Content starts

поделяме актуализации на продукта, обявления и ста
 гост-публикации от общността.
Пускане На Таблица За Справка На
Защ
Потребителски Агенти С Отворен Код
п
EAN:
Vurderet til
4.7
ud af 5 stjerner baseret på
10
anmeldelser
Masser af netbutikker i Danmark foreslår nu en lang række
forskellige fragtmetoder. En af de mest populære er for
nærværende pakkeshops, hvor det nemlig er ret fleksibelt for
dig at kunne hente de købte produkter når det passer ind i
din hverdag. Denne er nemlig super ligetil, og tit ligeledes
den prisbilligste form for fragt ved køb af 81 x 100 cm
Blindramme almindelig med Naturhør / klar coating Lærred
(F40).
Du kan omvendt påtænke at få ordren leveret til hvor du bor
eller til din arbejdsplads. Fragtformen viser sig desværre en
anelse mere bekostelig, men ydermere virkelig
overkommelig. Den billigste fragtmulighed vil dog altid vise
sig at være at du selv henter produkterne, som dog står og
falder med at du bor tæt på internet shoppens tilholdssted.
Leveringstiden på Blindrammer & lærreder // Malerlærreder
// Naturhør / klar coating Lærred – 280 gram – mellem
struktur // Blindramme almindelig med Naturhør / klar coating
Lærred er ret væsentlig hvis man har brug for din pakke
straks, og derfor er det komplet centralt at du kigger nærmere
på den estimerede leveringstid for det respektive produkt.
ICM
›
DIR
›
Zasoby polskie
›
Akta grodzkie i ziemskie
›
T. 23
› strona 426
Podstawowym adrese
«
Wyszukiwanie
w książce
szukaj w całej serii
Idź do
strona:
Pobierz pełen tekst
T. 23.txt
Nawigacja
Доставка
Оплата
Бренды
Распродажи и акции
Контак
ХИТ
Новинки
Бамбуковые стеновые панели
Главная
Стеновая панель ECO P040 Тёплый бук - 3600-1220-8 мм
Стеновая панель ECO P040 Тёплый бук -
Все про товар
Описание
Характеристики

Content ends

Word for word, give the material above a second time.

поделяме актуализации на продукта, обявления и ста
 гост-публикации от общността.
Пускане На Таблица За Справка На
Защ
Потребителски Агенти С Отворен Код
п
EAN:
Vurderet til
4.7
ud af 5 stjerner baseret på
10
anmeldelser
Masser af netbutikker i Danmark foreslår nu en lang række
forskellige fragtmetoder. En af de mest populære er for
nærværende pakkeshops, hvor det nemlig er ret fleksibelt for
dig at kunne hente de købte produkter når det passer ind i
din hverdag. Denne er nemlig super ligetil, og tit ligeledes
den prisbilligste form for fragt ved køb af 81 x 100 cm
Blindramme almindelig med Naturhør / klar coating Lærred
(F40).
Du kan omvendt påtænke at få ordren leveret til hvor du bor
eller til din arbejdsplads. Fragtformen viser sig desværre en
anelse mere bekostelig, men ydermere virkelig
overkommelig. Den billigste fragtmulighed vil dog altid vise
sig at være at du selv henter produkterne, som dog står og
falder med at du bor tæt på internet shoppens tilholdssted.
Leveringstiden på Blindrammer & lærreder // Malerlærreder
// Naturhør / klar coating Lærred – 280 gram – mellem
struktur // Blindramme almindelig med Naturhør / klar coating
Lærred er ret væsentlig hvis man har brug for din pakke
straks, og derfor er det komplet centralt at du kigger nærmere
på den estimerede leveringstid for det respektive produkt.
ICM
›
DIR
›
Zasoby polskie
›
Akta grodzkie i ziemskie
›
T. 23
› strona 426
Podstawowym adrese
«
Wyszukiwanie
w książce
szukaj w całej serii
Idź do
strona:
Pobierz pełen tekst
T. 23.txt
Nawigacja
Доставка
Оплата
Бренды
Распродажи и акции
Контак
ХИТ
Новинки
Бамбуковые стеновые панели
Главная
Стеновая панель ECO P040 Тёплый бук - 3600-1220-8 мм
Стеновая панель ECO P040 Тёплый бук -
Все про товар
Описание
Характеристики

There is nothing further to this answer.